Meet the Hoover family: patriarch Richard (Greg Kinnear) is a motivational speaker who insists that everyone has a choice between being a winner and a loser, even though his personal success rate relegates him to the latter category; his wife Sheryl (Toni Colette) juggles a day job, motherhood and running a chaotic household; their children number Dwayne (Paul Dano), a goth who wears a ‘Jesus was wrong’ t-shirt and refuses to speak, and Olive (Abigail Breslin) a precocious pre-teen who dreams of being a beauty queen. Unexpected guests in the Hoover household are Richard’s father Edwin (Alan Arkin), newly expelled from his retirement home for drugs related offences, and Edwin’s brother Frank (Steve Carell), a brilliant but neurotic scholar recuperating from a suicide attempt.
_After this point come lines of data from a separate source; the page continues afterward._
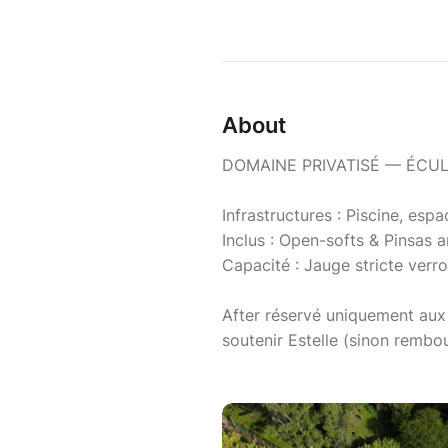
About
DOMAINE PRIVATISÉ — ÉCU
Infrastructures : Piscine, esp
Inclus : Open-softs & Pinsas a
Capacité : Jauge stricte verr
After réservé uniquement aux
soutenir Estelle (sinon remb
Which doesn’t add up to the stuff of which feelgood comedies are made, but ‘Little Miss Sunshine’ – directed by Jonathan Dayton and Valerie Faris from a literate and witty script by Michael Arndt – is second only to ‘Sideways’ (up soon on the Personal Faves project) in mining a seam of humour from a melancholy set-up, and emerging, in its final scenes, as life-affirming.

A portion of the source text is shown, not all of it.